Yesterday in San Francisco, Apple showed once again that it cares about developers. And well it should. With Flurry reporting consumers spending 86% of their smartphone time in apps, not Web sites, the 1.14 million apps in the US App Store are just a drop in the bucket. We expect to see that number swell to 10 million apps by 2020. But that will only happen if Apple and the rest of the mobile industry focus relentlessly on developers.

Apple's goal is winning all the mobile moments. [See our new book, The Mobile Mind Shift, for much more on this important way of looking at the mobile revolution.] Developers are key to reaching that goal. Here are the things that struck me from Apple's announcements yesterday:

  • More tools for developers. A new development language, "4,000" new APIs, a new testbed capability, and access to Touch ID, basic Siri language processing, and look-ahead typing are just the most obvious new capabilities that Apple is offering developers. To build innovative new apps, developers need all the tools and support they can get. These announcements reflect Apple's paced but steady rollout of things developers care about.
  • More access to more sensors, hence context. Though Apple downplayed the healthcare opportunities a bit, it knows that developers need access to all the sensors on the devices in order to build interesting mobile moments in health, fitness, and location-based applications. These applications need to take advantage of all the context of that moment. 
  • More connections to the real world. The real world is at home, at work, and in important activities such as healthcare. Apple is targeting all of these markets with its links out to connected products, secure apps, and healthcare systems. The future is owned by whoever owns these important ecosystems. 
  • More focus on cloud services. Apple has long struggled with cloud services. Dropbox has 300 million users because it focuses on files and file-based applications. Apple's iCloud significantly lags Dropbox. But maybe Apple is turning the corner here, at least offering some parity. But this is where Apple must significantly shift it's focus and attention going forward. Developers need access to the Siri cloud, for example.
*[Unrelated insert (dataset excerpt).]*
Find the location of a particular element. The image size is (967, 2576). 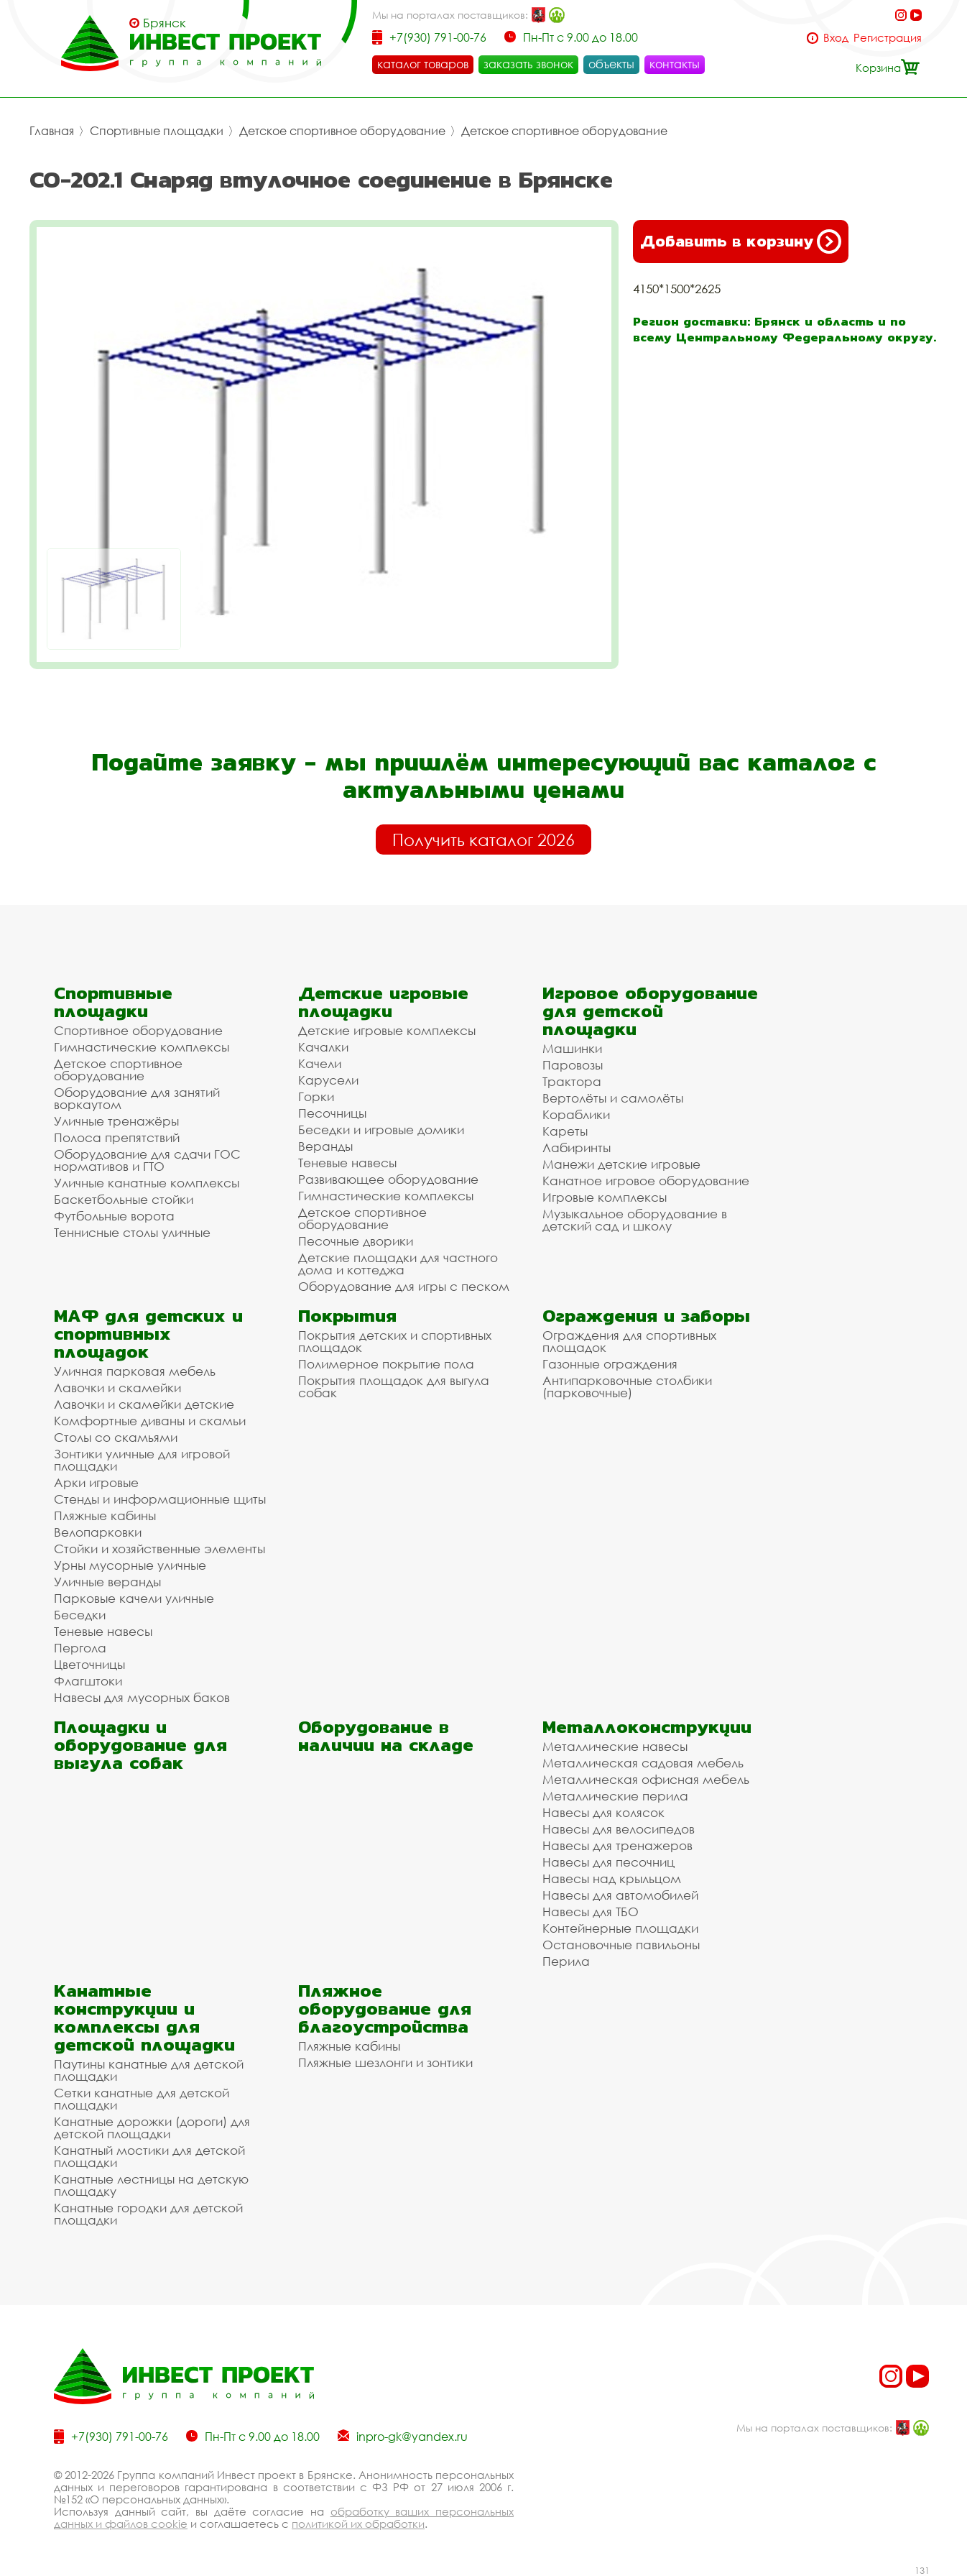

Брянск is located at coordinates (164, 23).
CIOs should take note: Apple is not letting up on its relentless focus on the things your customers and employees will benefit from: more and better apps. If you want to understand the future, ask your best mobile developer to mentor you on the future of mobile apps. Spend a couple of hours each month learning about new apps and new capabilities. It's the best way to lead your company's mobile mind shift.

Apple may not be perfect. But it is perfectly focused on the right constituency: developers.